A new approach will require rethinking relationships not only with allies but also with adversaries such as China. The Trump administration was right to continue the shift acknowledging China’s refusal to become a responsible stakeholder. That shift, however, began in the George W. Bush administration, when the Pentagon determined it needed 50 percent of naval forces in the Pacific, and continued with the Obama administration’s “pivot to Asia.” Republicans should smooth out the erratic veers of Trump administration policy regarding China and push for a cooperative strategy that builds a common front with allies, achieving the economy of scale needed to push China to play by the rules.

Republicans backing Trump will have to reckon with a new post-American international order.
To protect the U.S.-led order, policymakers should also reconsider the current approach to so-called forever wars. The basic strategy for both Afghanistan and Iraq over the last three U.S. administrations has been to develop the ability of the Afghani and Iraqi governments to manage threats. These wars are creating the stability that will diminish the prospect of future wars in the region. Most Republicans understand the need to sustain these commitments and reject the appeal to abandon the governments of Afghanistan and Iraq. Though policymakers have not been expending the political capital to sustain public support for these relatively low-cost ways of achieving U.S. objectives, they must do so going forward to regain public support.

In the Middle East, the Trump administration was right that moving the U.S. embassy to Jerusalem would not ignite blowback. It rightly assessed that Arab states were less committed to Palestinian concerns than they professed to be. Whether or not the Trump administration anticipated it, shared concern among Gulf Arab states and Israel about Iran and about U.S. retrenchment from the Middle East fostered the thaw of icy relations in the region. Furthering that cooperation into greater support for Jordan, which is buckling under the weight of Syrian refugees and stateless Palestinians, and a common approach to Syria would diminish the need for U.S. military involvement.

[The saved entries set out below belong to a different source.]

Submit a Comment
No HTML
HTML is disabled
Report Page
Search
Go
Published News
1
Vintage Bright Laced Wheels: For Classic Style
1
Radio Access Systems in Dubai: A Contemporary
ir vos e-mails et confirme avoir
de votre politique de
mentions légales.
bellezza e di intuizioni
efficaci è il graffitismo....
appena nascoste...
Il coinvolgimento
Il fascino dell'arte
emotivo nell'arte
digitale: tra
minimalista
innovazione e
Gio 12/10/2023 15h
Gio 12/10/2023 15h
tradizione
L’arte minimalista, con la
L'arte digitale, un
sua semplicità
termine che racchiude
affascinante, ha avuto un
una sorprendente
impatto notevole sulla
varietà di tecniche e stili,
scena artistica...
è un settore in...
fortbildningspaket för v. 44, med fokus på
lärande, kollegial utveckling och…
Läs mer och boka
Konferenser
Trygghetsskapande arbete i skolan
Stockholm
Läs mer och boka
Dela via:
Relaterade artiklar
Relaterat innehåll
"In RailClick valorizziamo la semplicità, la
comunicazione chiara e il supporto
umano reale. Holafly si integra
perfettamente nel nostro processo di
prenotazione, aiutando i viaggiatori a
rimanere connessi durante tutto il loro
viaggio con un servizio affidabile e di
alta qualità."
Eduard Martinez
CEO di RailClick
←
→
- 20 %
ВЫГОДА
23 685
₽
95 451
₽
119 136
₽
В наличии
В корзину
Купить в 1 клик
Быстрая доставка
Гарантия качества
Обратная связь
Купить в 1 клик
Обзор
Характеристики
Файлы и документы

Preventing a post-American international order will also require a new trade policy. Tariff wars are costing U.S. producers their markets and consumers higher prices. Americans appreciate that trade is generally advantageous; the problem is that trade creates markets and benefits consumers broadly, but the costs of expanded trade fall on specific sectors. To rebuild support for trade, Republicans need to develop trade-adjustment policies that maintain open markets while buffering transitions for American workers.

Opportunities abound for constructing a Republican foreign policy that restores the luster of the United States’ example and the strength that comes from cooperation. But it will require Republicans repudiating Trump at the ballot box to avert the dark and dangerous course his policies are following. If Republicans do not wrench foreign policy out of the “America first” course Trump and his supporters have put the United States on, this country will find itself not just alone but facing an international order buffering itself from U.S. influence and indifferent to U.S. interests.